Below, we show the metaverse broken down into different elements and all of the companies that are involved in building it – the list is extensive.
Gaining exposure to the metaverse
Global equity funds that invest in companies like Microsoft or Meta have technically already bought an indirect stake in the metaverse.
In fact, most people that invest in the JSE will have already gained exposure to the metaverse through Naspers and Prosus.
As we know, Naspers/Prosus’ largest investment is in the Chinese technology giant – Tencent. Tencent is also the owner of Epic Games which owns Fortnite. In addition to this, Tencent owns a host of companies that all fit into its version of the metaverse.
It is easy to see why companies view the metaverse as a massive growth opportunity. However, the first company to really take advantage of the trend was Facebook, even going so far as to change its name to Meta Platforms. So, if we really want to understand why companies find the metaverse such an attractive growth opportunity we need to understand Meta’ motive.
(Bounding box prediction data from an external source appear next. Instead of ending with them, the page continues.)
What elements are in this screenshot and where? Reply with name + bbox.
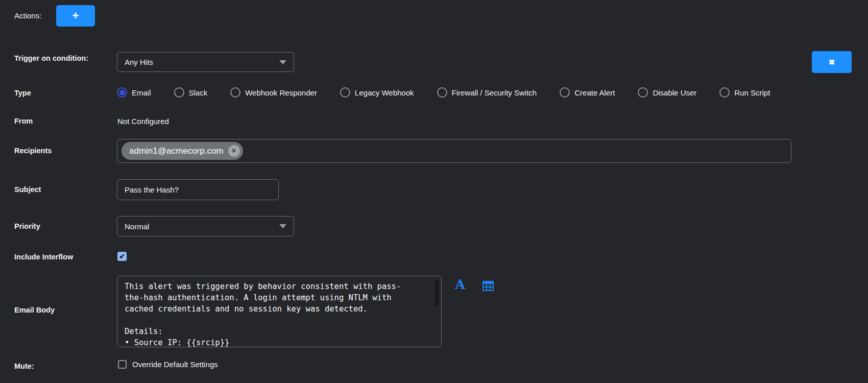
radio-icon [437, 87, 447, 98]
type-option-label: Create Alert [574, 88, 615, 97]
insert-table-icon[interactable] [483, 281, 494, 293]
from-label: From [14, 117, 33, 125]
type-option-legacy-webhook[interactable]: Legacy Webhook [340, 87, 414, 98]
actions-label: Actions: [14, 11, 41, 20]
include-interflow-label: Include Interflow [14, 253, 73, 261]
add-action-button[interactable]: + [56, 5, 95, 27]
chevron-down-icon [279, 224, 286, 228]
radio-icon [638, 87, 648, 98]
mute-override-option[interactable]: Override Default Settings [118, 360, 218, 369]
type-option-label: Run Script [734, 88, 770, 97]
recipients-label: Recipients [14, 147, 52, 155]
type-label: Type [14, 89, 31, 97]
override-default-settings-checkbox[interactable] [118, 360, 127, 369]
type-option-label: Webhook Responder [245, 88, 317, 97]
remove-recipient-icon[interactable]: ✕ [228, 145, 240, 157]
mute-label: Mute: [14, 362, 34, 370]
subject-label: Subject [14, 185, 41, 194]
type-option-label: Legacy Webhook [355, 88, 414, 97]
type-option-webhook-responder[interactable]: Webhook Responder [230, 87, 317, 98]
trigger-condition-value: Any Hits [125, 58, 153, 66]
type-option-email[interactable]: Email [117, 87, 151, 98]
recipient-chip: admin1@acmecorp.com✕ [122, 142, 243, 160]
trigger-condition-select[interactable]: Any Hits [117, 52, 294, 72]
table-grid-glyph [483, 281, 494, 291]
type-option-label: Slack [189, 88, 208, 97]
font-format-icon[interactable]: A [455, 278, 465, 291]
recipient-email: admin1@acmecorp.com [129, 146, 224, 156]
email-body-label: Email Body [14, 306, 55, 314]
chevron-down-icon [279, 60, 286, 64]
remove-action-button[interactable]: ✖ [812, 51, 852, 73]
checkmark-icon: ✔ [119, 252, 125, 260]
override-default-settings-label: Override Default Settings [132, 360, 218, 369]
type-option-slack[interactable]: Slack [174, 87, 208, 98]
radio-icon [230, 87, 240, 98]
type-option-create-alert[interactable]: Create Alert [560, 87, 615, 98]
plus-icon: + [73, 9, 79, 22]
email-body-textarea[interactable]: This alert was triggered by behavior con… [117, 276, 442, 347]
type-option-firewall-security-switch[interactable]: Firewall / Security Switch [437, 87, 537, 98]
type-option-disable-user[interactable]: Disable User [638, 87, 696, 98]
subject-value: Pass the Hash? [125, 185, 179, 194]
priority-label: Priority [14, 222, 40, 230]
radio-selected-icon [117, 87, 127, 98]
type-radio-group: EmailSlackWebhook ResponderLegacy Webhoo… [117, 87, 770, 98]
priority-value: Normal [125, 222, 149, 231]
scrollbar-thumb[interactable] [435, 280, 439, 306]
radio-icon [340, 87, 350, 98]
type-option-label: Firewall / Security Switch [452, 88, 537, 97]
subject-input[interactable]: Pass the Hash? [117, 179, 279, 200]
trigger-condition-label: Trigger on condition: [14, 54, 88, 62]
include-interflow-checkbox[interactable]: ✔ [117, 252, 127, 261]
type-option-run-script[interactable]: Run Script [719, 87, 770, 98]
type-option-label: Email [132, 88, 151, 97]
radio-icon [719, 87, 730, 98]
email-body-text: This alert was triggered by behavior con… [117, 276, 441, 347]
type-option-label: Disable User [653, 88, 696, 97]
from-value: Not Configured [117, 117, 169, 126]
radio-icon [174, 87, 184, 98]
close-icon: ✖ [829, 58, 835, 67]
radio-icon [560, 87, 570, 98]
priority-select[interactable]: Normal [117, 216, 294, 236]
recipients-input[interactable]: admin1@acmecorp.com✕ [117, 139, 791, 163]
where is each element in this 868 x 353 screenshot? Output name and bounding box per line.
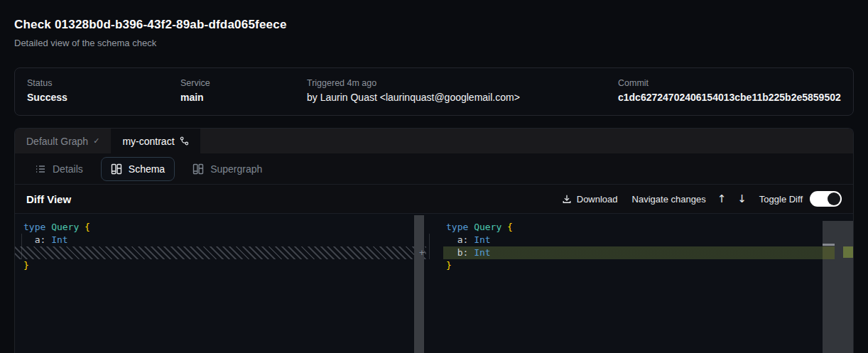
- tab-default-graph-label: Default Graph: [26, 136, 88, 147]
- panels-icon: [192, 163, 204, 175]
- download-icon: [562, 194, 572, 204]
- service-column: Service main: [180, 78, 307, 115]
- tab-my-contract-label: my-contract: [122, 136, 174, 147]
- status-label: Status: [27, 78, 180, 88]
- triggered-label: Triggered 4m ago: [307, 78, 618, 88]
- arrow-down-icon: ↓: [737, 192, 747, 205]
- diff-pane-after: type Query { a: Int b: Int}: [426, 214, 853, 353]
- schema-check-page: Check 01328b0d-b396-43f2-89ab-dfda065fee…: [0, 0, 868, 353]
- diff-view-title: Diff View: [26, 193, 71, 205]
- indent-guide: [429, 234, 430, 259]
- code-after: type Query { a: Int b: Int}: [426, 221, 853, 272]
- toggle-diff-switch[interactable]: [810, 191, 842, 207]
- diff-view-header: Diff View Download Navigate changes ↑: [15, 184, 853, 214]
- service-value: main: [180, 92, 307, 103]
- download-label: Download: [577, 194, 618, 205]
- triggered-column: Triggered 4m ago by Laurin Quast <laurin…: [307, 78, 618, 115]
- subtab-details[interactable]: Details: [26, 157, 92, 181]
- added-line-ruler-shade: [823, 246, 835, 259]
- subtab-schema[interactable]: Schema: [101, 157, 175, 181]
- commit-column: Commit c1dc62724702406154013cbe11b225b2e…: [618, 78, 853, 115]
- tab-default-graph[interactable]: Default Graph ✓: [15, 129, 111, 153]
- view-subtabs: Details Schema: [15, 153, 853, 184]
- switch-knob: [828, 192, 840, 205]
- commit-hash: c1dc62724702406154013cbe11b225b2e5859502: [618, 92, 853, 103]
- subtab-supergraph-label: Supergraph: [210, 163, 262, 175]
- navigate-changes-button[interactable]: Navigate changes: [632, 194, 706, 205]
- list-icon: [35, 163, 46, 175]
- navigate-changes-label: Navigate changes: [632, 194, 706, 205]
- next-change-button[interactable]: ↓: [737, 192, 747, 205]
- contract-fork-icon: [180, 136, 189, 146]
- previous-change-button[interactable]: ↑: [717, 192, 727, 205]
- code-line: }: [15, 259, 426, 272]
- page-title: Check 01328b0d-b396-43f2-89ab-dfda065fee…: [14, 18, 287, 32]
- check-detail-card: Default Graph ✓ my-contract: [14, 128, 854, 353]
- commit-label: Commit: [618, 78, 853, 88]
- service-label: Service: [180, 78, 307, 88]
- code-line: type Query {: [15, 221, 426, 234]
- code-line: a: Int: [15, 234, 426, 246]
- added-change-marker: [843, 246, 853, 258]
- triggered-value: by Laurin Quast <laurinquast@googlemail.…: [307, 92, 618, 103]
- code-line: b: Int: [426, 246, 853, 259]
- code-line: type Query {: [426, 221, 853, 234]
- diff-pane-before: type Query { a: Int}: [15, 214, 426, 353]
- subtab-supergraph[interactable]: Supergraph: [183, 157, 271, 181]
- check-icon: ✓: [93, 136, 99, 146]
- status-column: Status Success: [27, 78, 180, 115]
- panels-icon: [111, 163, 122, 175]
- left-pane-scrollbar[interactable]: [414, 215, 424, 353]
- schema-diff-editor: type Query { a: Int} type Query { a: Int…: [15, 214, 853, 353]
- graph-tabbar: Default Graph ✓ my-contract: [15, 129, 853, 153]
- scrollbar-thumb-tick: [823, 244, 835, 246]
- diff-added-plus-marker: +: [416, 246, 428, 259]
- tab-my-contract[interactable]: my-contract: [111, 129, 200, 153]
- page-subtitle: Detailed view of the schema check: [14, 38, 156, 48]
- download-button[interactable]: Download: [562, 194, 618, 205]
- diff-controls: Download Navigate changes ↑ ↓ Toggle Dif…: [562, 191, 842, 207]
- subtab-details-label: Details: [53, 163, 83, 175]
- toggle-diff-label: Toggle Diff: [759, 194, 803, 205]
- overview-ruler[interactable]: [823, 221, 853, 353]
- status-card: Status Success Service main Triggered 4m…: [14, 67, 854, 116]
- diff-filler-line: [15, 246, 426, 259]
- arrow-up-icon: ↑: [717, 192, 727, 205]
- code-line: }: [426, 259, 853, 272]
- subtab-schema-label: Schema: [129, 163, 165, 175]
- status-value: Success: [27, 92, 180, 103]
- code-line: a: Int: [426, 234, 853, 246]
- code-before: type Query { a: Int}: [15, 221, 426, 272]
Towards the end of last year, Baillie Gifford’s Long Term Global Growth team met with Mark Zuckerberg and Meta’s Chief Product Officer, Charlie Cox, to discuss the metaverse and the rationale behind it.
Reading through their summary of that meeting, it is interesting to note that the company had been clearly designing and planning its concept of the metaverse for over a decade.
Another interesting point is that focusing on the metaverse and changing its name to Meta has given the company a break from dealing with the anti-trust regulation that has plagued it over the past few years, giving it a chance to re-invent itself to a certain extent.
Overall, Baillie Gifford believes that the shift to focusing on the metaverse is indicative of the company’s adaptability, but clearly it also seems like an effort to reinvent its own narrative – moving away from the scrutiny it has faced in recent years.
Virtual food for thought
Ultimately, whether it exists or not, the concept of the metaverse is here to stay and already forms an explicit part of the corporate strategy of many companies.
It is also important to note that the concept is not new, it has been around for some time and attempts to build it out have been tried before.
It seems likely that over the next decade we will see versions of the metaverse being commercialised. The key to creating value will be getting foot traffic into the world you have created. Outside of another ad-based revenue model it is hard to see the other drivers. We may start to see this when Ariana starts charging for tickets.
But who knows, the idea of having future IC meetings or meeting with an asset manager in the metaverse seems a little less farfetched today than it did a few years back!